Records contained in a dataset
--- START ---
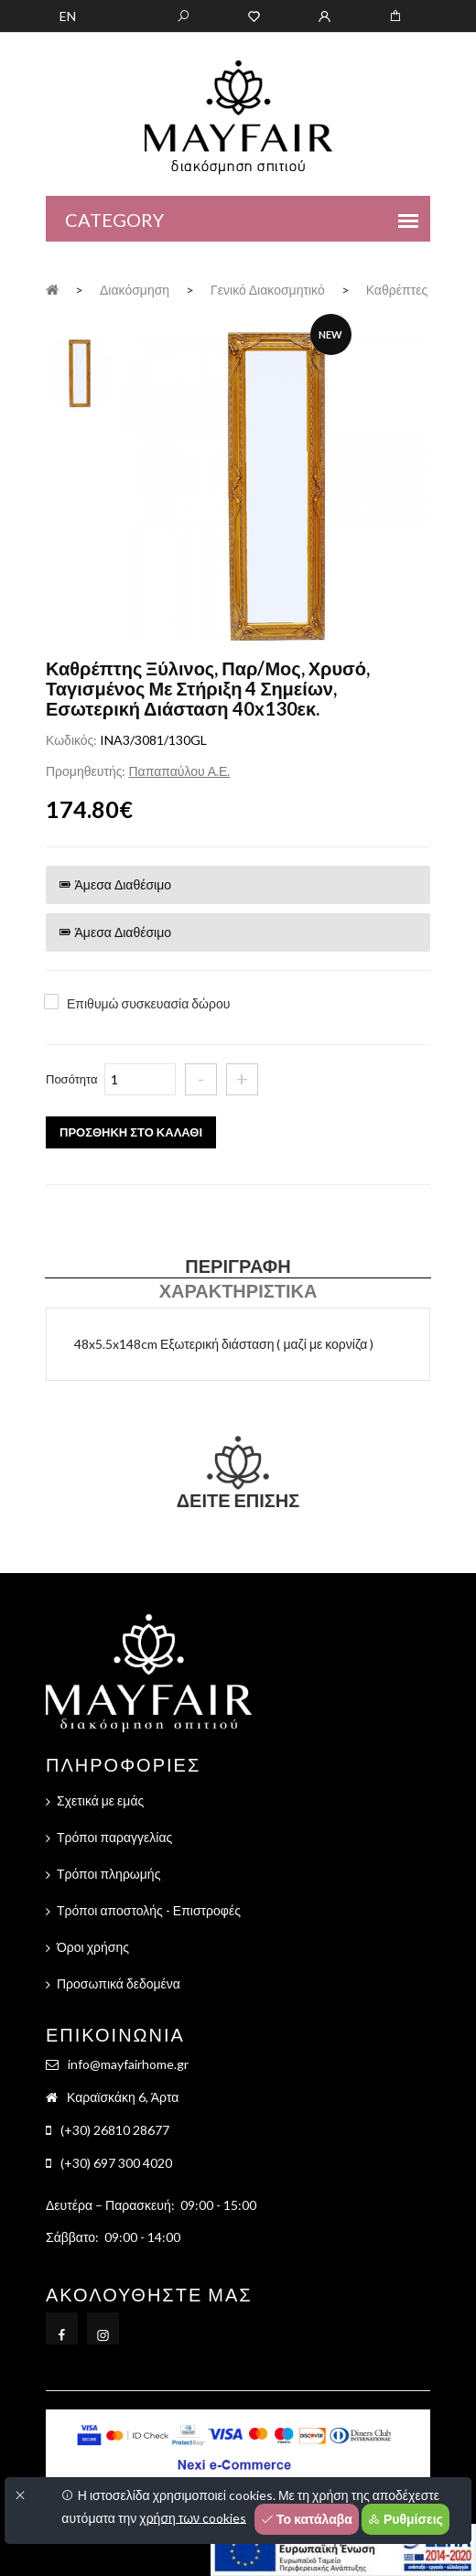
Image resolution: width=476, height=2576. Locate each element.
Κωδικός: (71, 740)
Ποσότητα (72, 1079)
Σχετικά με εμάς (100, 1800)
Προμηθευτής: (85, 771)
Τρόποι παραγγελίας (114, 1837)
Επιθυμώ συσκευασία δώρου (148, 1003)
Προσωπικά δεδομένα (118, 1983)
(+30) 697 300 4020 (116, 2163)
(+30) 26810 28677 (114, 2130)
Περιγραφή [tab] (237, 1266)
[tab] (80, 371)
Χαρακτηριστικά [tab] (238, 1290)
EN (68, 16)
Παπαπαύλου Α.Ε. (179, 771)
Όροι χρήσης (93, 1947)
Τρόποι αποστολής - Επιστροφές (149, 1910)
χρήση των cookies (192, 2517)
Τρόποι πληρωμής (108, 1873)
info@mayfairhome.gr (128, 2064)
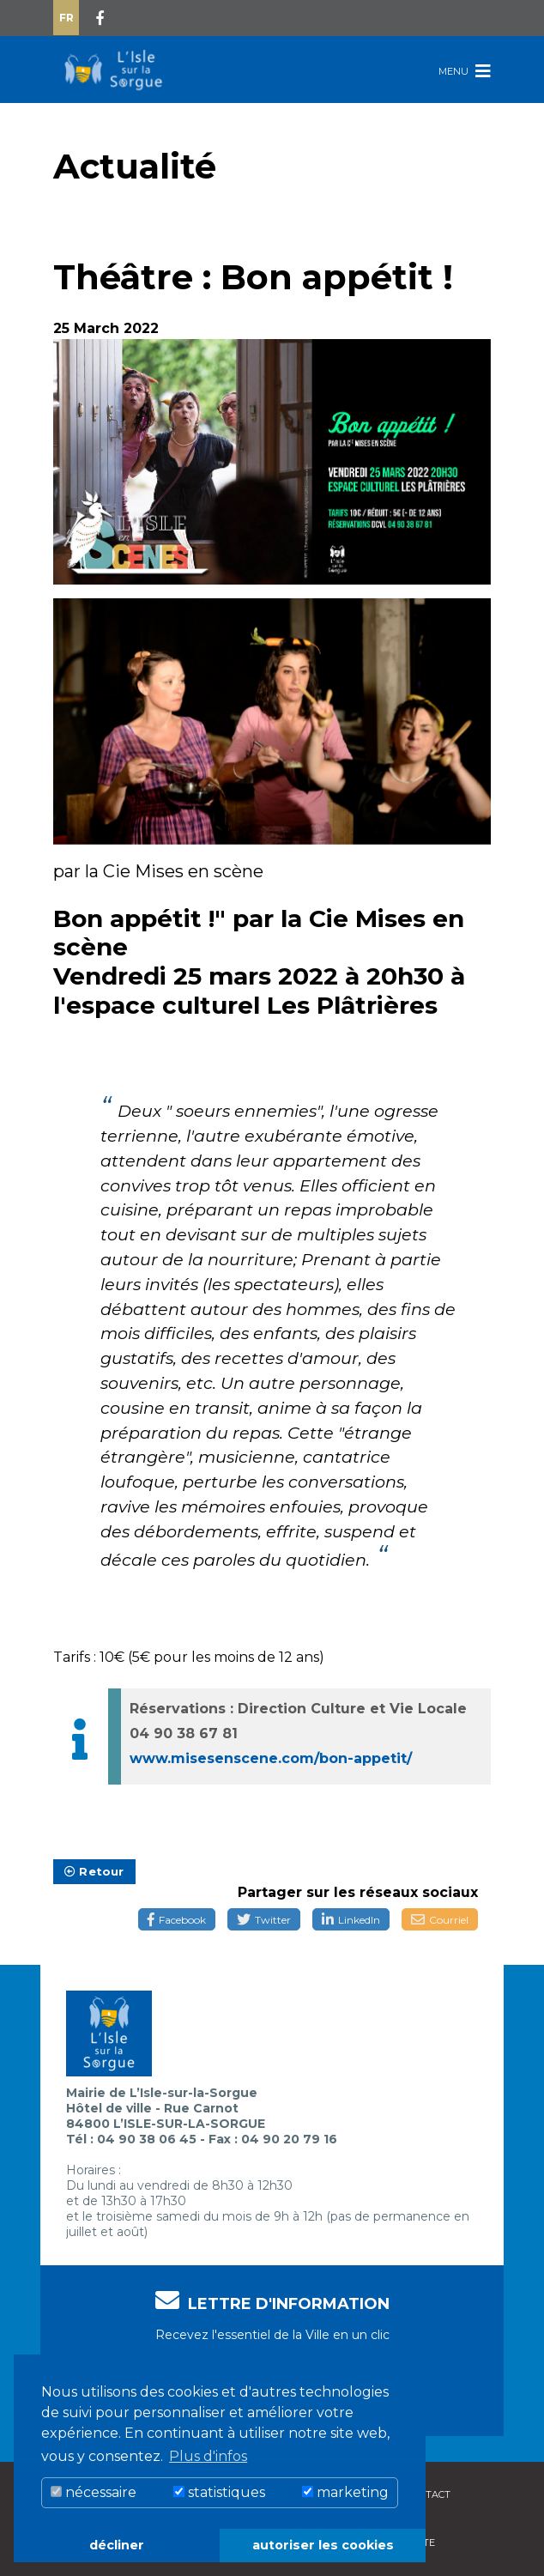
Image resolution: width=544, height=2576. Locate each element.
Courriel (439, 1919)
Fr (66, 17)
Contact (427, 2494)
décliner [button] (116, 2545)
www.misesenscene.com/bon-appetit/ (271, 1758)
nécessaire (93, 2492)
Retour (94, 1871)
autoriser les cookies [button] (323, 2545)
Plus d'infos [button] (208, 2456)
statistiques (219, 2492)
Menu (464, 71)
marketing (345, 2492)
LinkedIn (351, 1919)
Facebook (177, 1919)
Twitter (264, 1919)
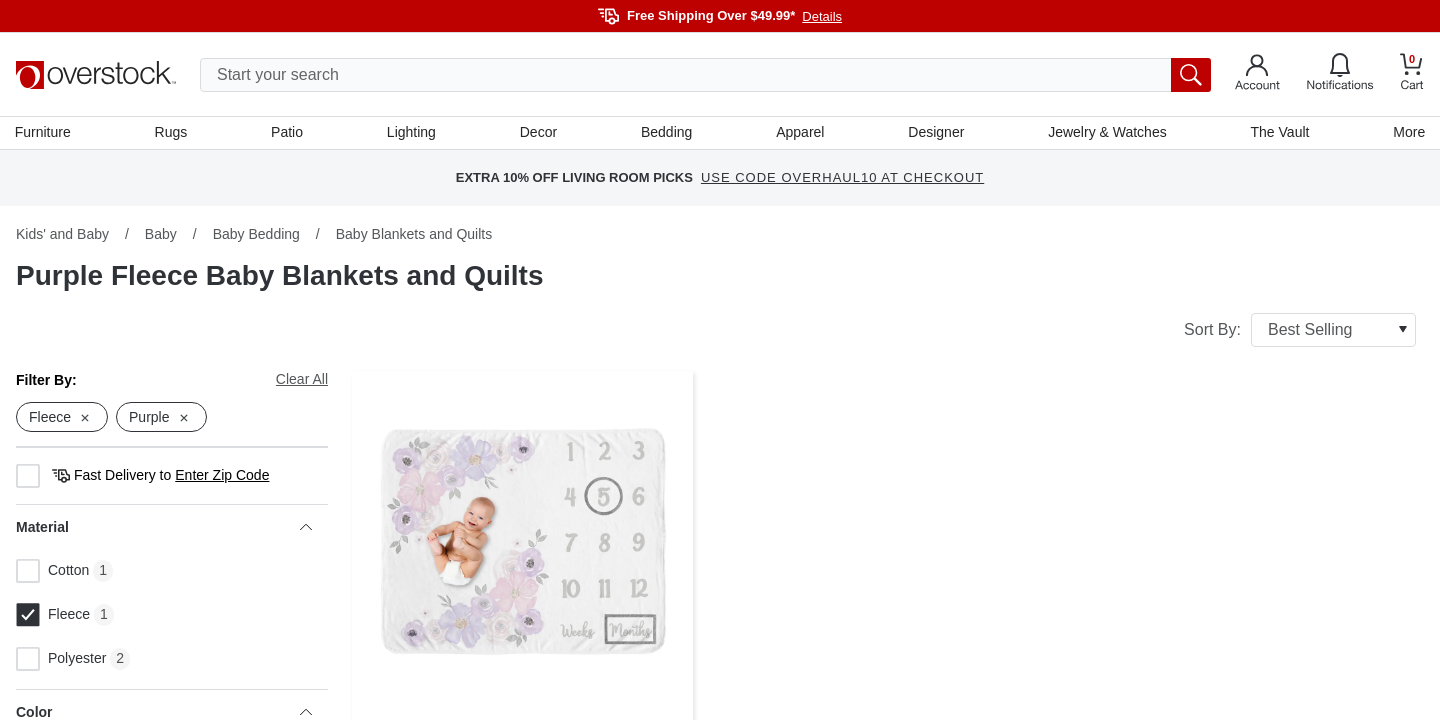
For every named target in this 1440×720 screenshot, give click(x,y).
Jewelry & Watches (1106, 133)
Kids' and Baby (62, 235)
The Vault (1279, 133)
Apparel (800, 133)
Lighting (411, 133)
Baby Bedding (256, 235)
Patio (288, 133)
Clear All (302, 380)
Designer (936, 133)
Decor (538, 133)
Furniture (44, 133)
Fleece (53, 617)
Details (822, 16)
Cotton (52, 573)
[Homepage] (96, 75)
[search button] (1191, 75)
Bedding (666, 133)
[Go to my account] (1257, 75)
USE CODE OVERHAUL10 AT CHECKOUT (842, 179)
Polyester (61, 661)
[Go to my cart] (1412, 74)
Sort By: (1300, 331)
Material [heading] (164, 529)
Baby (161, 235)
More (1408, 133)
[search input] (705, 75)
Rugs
--- END ---
**AIM OF THE TASK**.
Send back every line above exactly, skipping all pictures.

**RESULT OF THE EXERCISE**.
Image resolution: width=476, height=2576. Locate each element.
Κωδικός: (71, 740)
Ποσότητα (72, 1079)
Σχετικά με εμάς (100, 1800)
Προμηθευτής: (85, 771)
Τρόποι παραγγελίας (114, 1837)
Επιθυμώ συσκευασία δώρου (148, 1003)
Προσωπικά δεδομένα (118, 1983)
(+30) 697 300 4020 (116, 2163)
(+30) 26810 28677 (114, 2130)
Περιγραφή [tab] (237, 1266)
[tab] (80, 371)
Χαρακτηριστικά [tab] (238, 1290)
EN (68, 16)
Παπαπαύλου Α.Ε. (179, 771)
Όροι χρήσης (93, 1947)
Τρόποι αποστολής - Επιστροφές (149, 1910)
χρήση των cookies (192, 2517)
Τρόποι πληρωμής (108, 1873)
info@mayfairhome.gr (128, 2064)
Image resolution: width=544, height=2576. Locate each element.
Courriel (439, 1919)
Fr (66, 17)
Contact (427, 2494)
décliner [button] (116, 2545)
www.misesenscene.com/bon-appetit/ (271, 1758)
nécessaire (93, 2492)
Retour (94, 1871)
autoriser les cookies [button] (323, 2545)
Plus d'infos [button] (208, 2456)
statistiques (219, 2492)
Menu (464, 71)
marketing (345, 2492)
LinkedIn (351, 1919)
Facebook (177, 1919)
Twitter (264, 1919)
For every named target in this 1440×720 screenshot, give click(x,y).
Jewelry & Watches (1106, 133)
Kids' and Baby (62, 235)
The Vault (1279, 133)
Apparel (800, 133)
Lighting (411, 133)
Baby Bedding (256, 235)
Patio (288, 133)
Clear All (302, 380)
Designer (936, 133)
Decor (538, 133)
Furniture (44, 133)
Fleece (53, 617)
Details (822, 16)
Cotton (52, 573)
[Homepage] (96, 75)
[search button] (1191, 75)
Bedding (666, 133)
[Go to my account] (1257, 75)
USE CODE OVERHAUL10 AT CHECKOUT (842, 179)
Polyester (61, 661)
[Go to my cart] (1412, 74)
Sort By: (1300, 331)
Material [heading] (164, 529)
Baby (161, 235)
More (1408, 133)
[search input] (705, 75)
Rugs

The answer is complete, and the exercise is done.